Ned Rorem, a Pulitzer Prize-winning composer, died Nov. 18 at his home in Manhattan. He was 99. Rorem first gained fame when he was in his 20s as a composer of “art songs”. By the time he was 40, he had written more than 400 such songs, as well as three symphonies, several one-act operas and a great deal of chamber music, making him one of America’s most prolific composers. He won the Pulitzer Prize for composition in 1976 for Air Music, an orchestral suite.
Rorem composed several operas and wrote stage music. He continued to write numerous compositions in the 1980s and 1990s, including the Violin Concerto and the Organ Concerto in 1984. Other important works include Spring Music (premiered in 1991 by the Beaux Arts Trio on the occasion of the 100th anniversary of Carnegie Hall) and Concerto for English Horn and Orchestra, premiered in 1993. Rorem considers the song cycle Evidence of Things Not Seen (1998) to be the conclusion of his entire vocal oeuvre to date. New works have also been written in the 21st century, including a Cello Concerto, a Flute Concerto, and a Concerto for Melodic Percussion Instruments (premiered by Evelyn Glennie in 2004).

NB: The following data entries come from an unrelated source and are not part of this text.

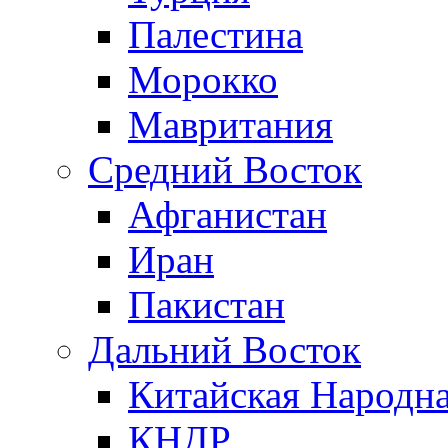
Палестина
Морокко
Мавритания
Средний Восток
Афганистан
Иран
Пакистан
Дальний Восток
Китайская Народна
КНДР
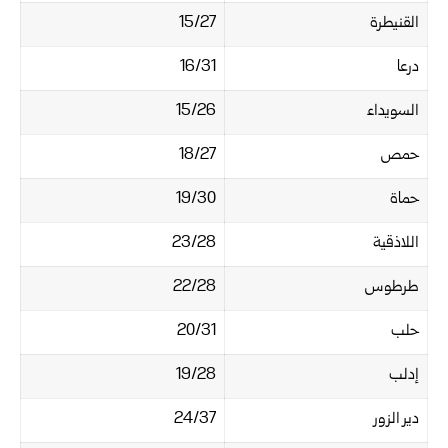
القنيطرة
15/27
درعا
16/31
السويداء
15/26
حمص
18/27
حماة
19/30
اللاذقية
23/28
طرطوس
22/28
حلب
20/31
إدلب
19/28
دير الزور
24/37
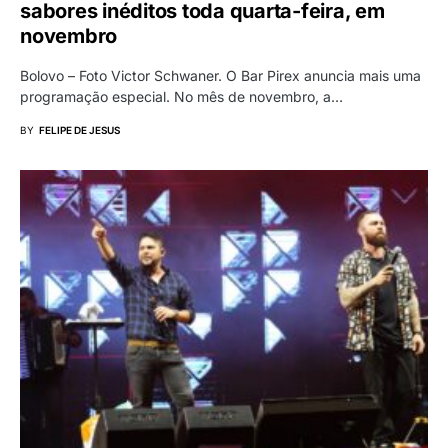
sabores inéditos toda quarta-feira, em
novembro
Bolovo – Foto Victor Schwaner. O Bar Pirex anuncia mais uma
programação especial. No mês de novembro, a…
BY
FELIPE DE JESUS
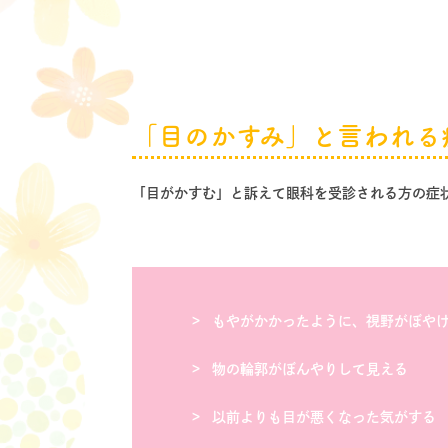
「目のかすみ」と言われる
「目がかすむ」と訴えて眼科を受診される方の症
もやがかかったように、視野がぼや
物の輪郭がぼんやりして見える
以前よりも目が悪くなった気がする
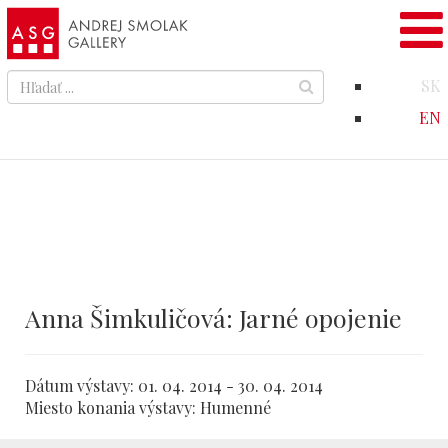
SK
EN
Anna Šimkuličová: Jarné opojenie
Dátum výstavy:
01. 04. 2014 - 30. 04. 2014
Miesto konania výstavy:
Humenné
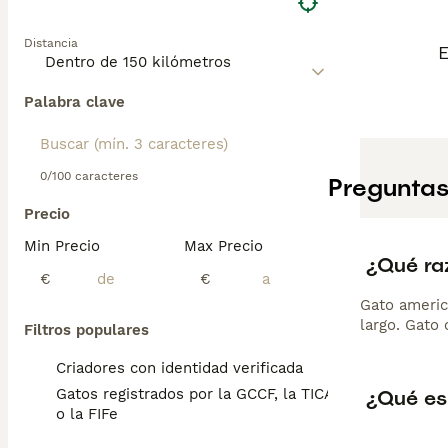
Distancia
E
Palabra clave
0/100 caracteres
Preguntas
Precio
Min Precio
Max Precio
¿Qué ra
€
€
Gato americ
largo. Gato 
Filtros populares
Criadores con identidad verificada
¿Qué es
Gatos registrados por la GCCF, la TICA
o la FIFe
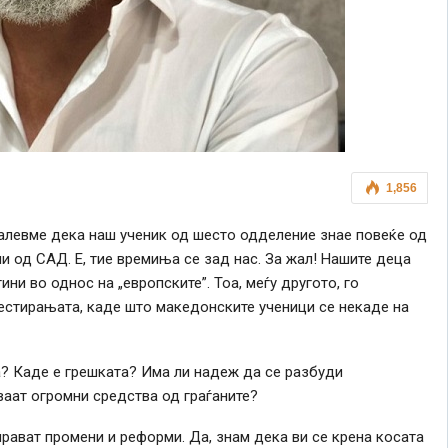
1,856
фалевме дека наш ученик од шесто одделение знае повеќе од
и од САД. Е, тие времиња се зад нас. За жал! Нашите деца
ни во однос на „европските”. Тоа, меѓу другото, го
естирањата, каде што македонските ученици се некаде на
а? Каде е грешката? Има ли надеж да се разбуди
ваат огромни средства од граѓаните?
рават промени и реформи. Да, знам дека ви се крена косата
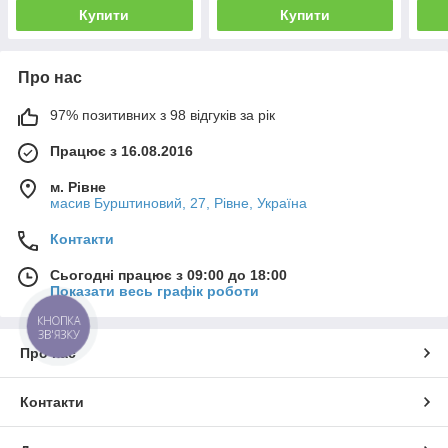
Купити
Купити
Про нас
97% позитивних з 98 відгуків за рік
Працює з 16.08.2016
м. Рівне
масив Бурштиновий, 27, Рівне, Україна
Контакти
Сьогодні працює з 09:00 до 18:00
Показати весь графік роботи
КНОПКА
ЗВ'ЯЗКУ
Про нас
Контакти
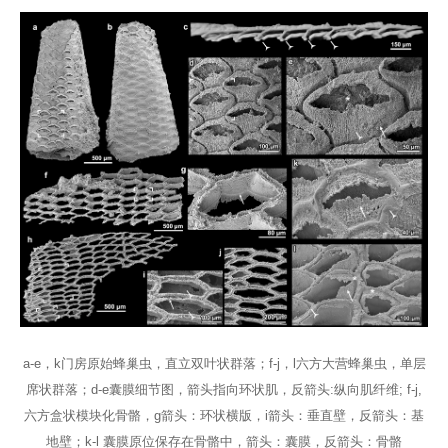
a-e，k门房原始蜂巢虫，直立双叶状群落；f-j，l六方大营蜂巢虫，单层
席状群落；d-e囊膜细节图，箭头指向环状肌，反箭头:纵向肌纤维; f-j,
六方盒状模块化骨骼，g箭头：环状横版，i箭头：垂直壁，反箭头：基
地壁；k-l 囊膜原位保存在骨骼中，箭头：囊膜，反箭头：骨骼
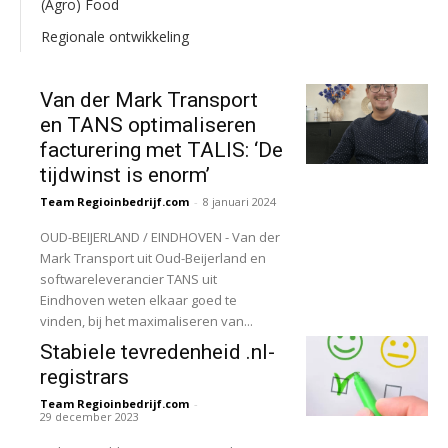
(Agro) Food
Regionale ontwikkeling
Van der Mark Transport
en TANS optimaliseren
facturering met TALIS: ‘De
tijdwinst is enorm’
Team Regioinbedrijf.com
-
8 januari 2024
OUD-BEIJERLAND / EINDHOVEN - Van der
Mark Transport uit Oud-Beijerland en
softwareleverancier TANS uit
Eindhoven weten elkaar goed te
vinden, bij het maximaliseren van...
Stabiele tevredenheid .nl-
registrars
Team Regioinbedrijf.com
-
29 december 2023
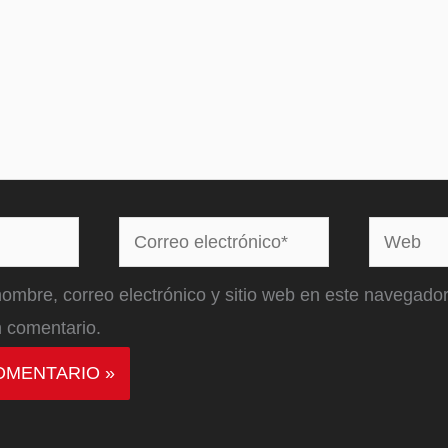
Correo
Web
electrónico*
ombre, correo electrónico y sitio web en este navegador
 comentario.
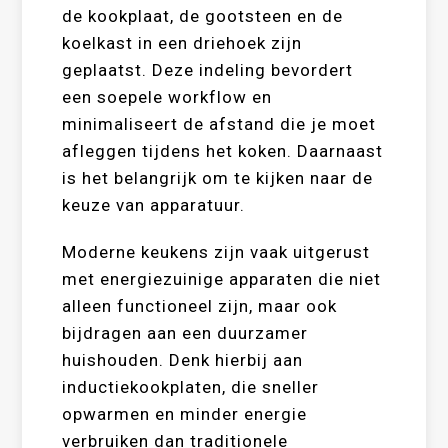
de kookplaat, de gootsteen en de
koelkast in een driehoek zijn
geplaatst. Deze indeling bevordert
een soepele workflow en
minimaliseert de afstand die je moet
afleggen tijdens het koken. Daarnaast
is het belangrijk om te kijken naar de
keuze van apparatuur.
Moderne keukens zijn vaak uitgerust
met energiezuinige apparaten die niet
alleen functioneel zijn, maar ook
bijdragen aan een duurzamer
huishouden. Denk hierbij aan
inductiekookplaten, die sneller
opwarmen en minder energie
verbruiken dan traditionele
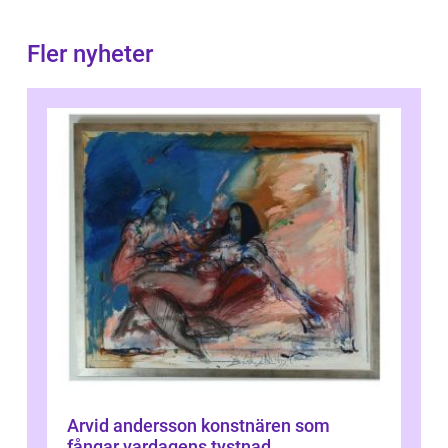
Fler nyheter
Arvid andersson konstnären som
fångar vardagens tystnad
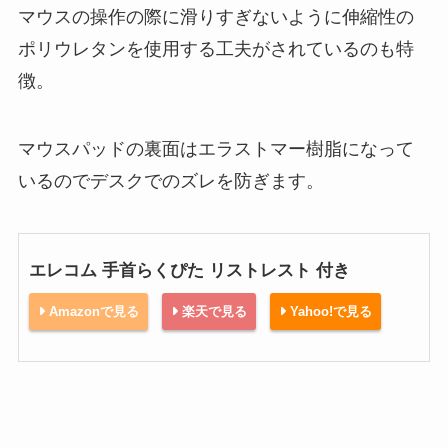
マウスの操作の際に滑りすぎないように伸縮性の
ポリウレタンを使用する工夫がされているのも特
徴。
マウスパッドの裏面はエラストマー樹脂になって
いるのでデスクでのズレを防ぎます。
エレコム 手首らくぴた リストレスト 付き
Amazonで見る
楽天で見る
Yahoo!で見る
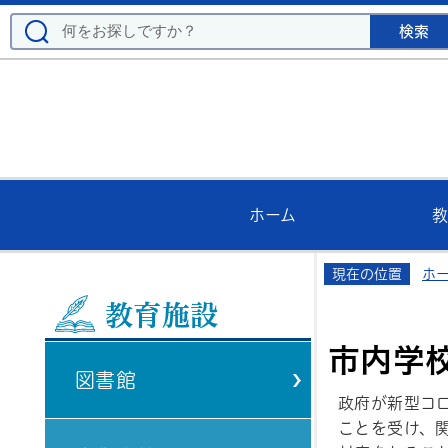
ホーム
教
現在の位置
ホ
教育施設
市内学
図書館
政府が新型コ
ことを受け、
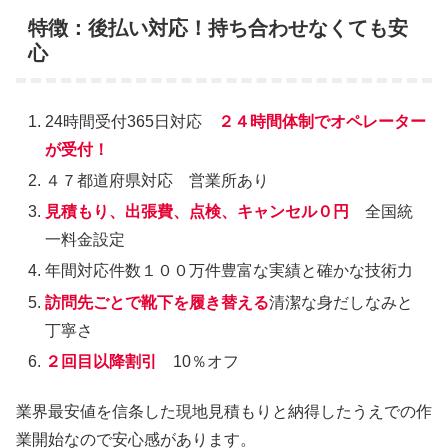
特徴：後払い対応！持ち合わせなくても安
心
24時間受付365日対応
２４時間体制でオペレーター
が受付！
４７都道府県対応 営業所あり
見積もり、出張費、点検、キャンセル０円
全国統
一料金設定
年間対応件数１００万件豊富な実績と確かな技術力
訪問先ごとで靴下を履き替える
清潔な身だしなみと
丁寧さ
２回目以降割引
10％オフ
業界最安値を信条した現地見積もりと納得したうえでの作
業開始なので安心感があります。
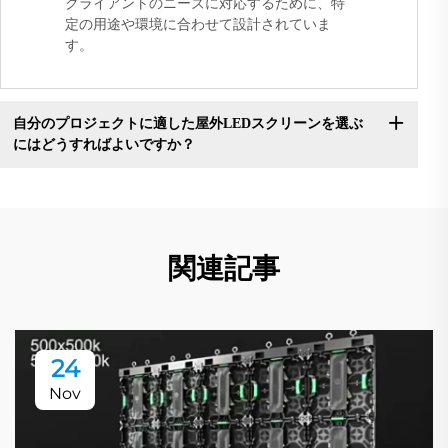
クライアントのニーズに対応するために、特
定の用途や環境に合わせて設計されていま
す。
自分のプロジェクトに適した屋外LEDスクリーンを選ぶ
にはどうすればよいですか？
関連記事
24
Nov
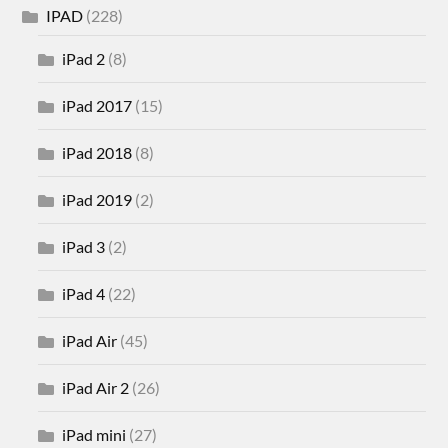
IPAD
(228)
iPad 2
(8)
iPad 2017
(15)
iPad 2018
(8)
iPad 2019
(2)
iPad 3
(2)
iPad 4
(22)
iPad Air
(45)
iPad Air 2
(26)
iPad mini
(27)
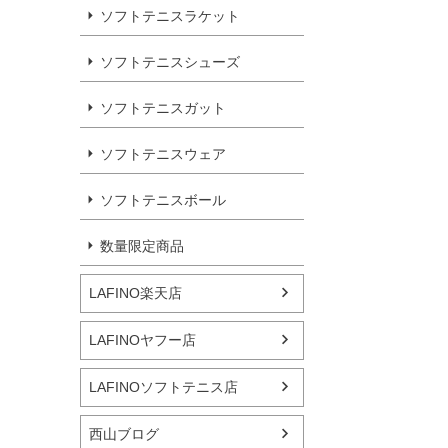
ソフトテニスラケット
ソフトテニスシューズ
ソフトテニスガット
ソフトテニスウェア
ソフトテニスボール
数量限定商品
LAFINO楽天店
LAFINOヤフー店
LAFINOソフトテニス店
西山ブログ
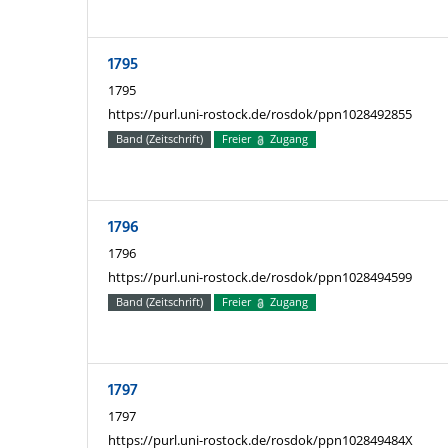
1795
1795
https://purl.uni-rostock.de/rosdok/ppn1028492855
Band (Zeitschrift)
Freier
Zugang
1796
1796
https://purl.uni-rostock.de/rosdok/ppn1028494599
Band (Zeitschrift)
Freier
Zugang
1797
1797
https://purl.uni-rostock.de/rosdok/ppn102849484X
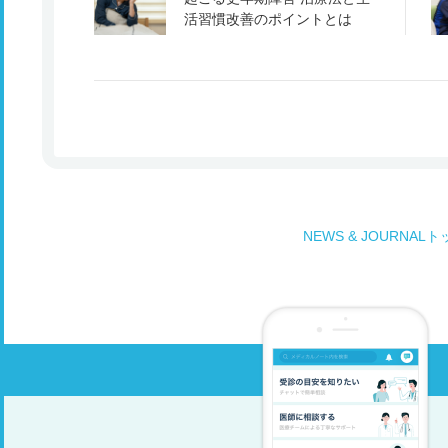
活習慣改善のポイントとは
NEWS & JOURNAL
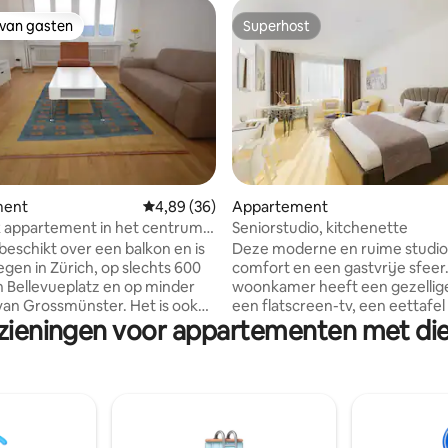
 van gasten
Superhost
 van gasten
Superhost
ng van 4,88 op 5, 8 recensies
ment
Gemiddelde beoordeling van 4,89 op 5, 36 r
4,89 (36)
Appartement
 appartement in het centrum
Seniorstudio, kitchenette
 beschikt over een balkon en is
Deze moderne en ruime studio
egen in Zürich, op slechts 600
comfort en een gastvrije sfeer
 Bellevueplatz en op minder
woonkamer heeft een gezellige
van Grossmünster. Het is ook
een flatscreen-tv, een eettafel
zieningen voor appartementen met die
elegen op minder dan 1 km van
bureau. De volledig uitgeruste 
r en is bereikbaar via een lift.
voorzien van een keramische k
i is beschikbaar in het hele
een magnetron met grill- en ba
 Zurich Opera House op
een koffiezetapparaat en keuk
0 meter afstand. Het
Gasten kunnen ontspannen in 
nt met 1 slaapkamer beschikt
comfortabel tweepersoonsbed
 ruime woonkamer met een
genieten van een eigen badka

In 1966 he published The Paris Diary of Ned Rorem. This was followed by Later Diaries 1951–1972 (1974) and The Nantucket Diary of Ned Rorem, 1973–1985 (1987). In them he is always candid, and open about his and other men’s sexuality, describing his relationships with Leonard Bernstein, Noël Coward, Samuel Barber, and Virgil Thomson, and outing several others. Rorem also had a short affair with writer John Cheever.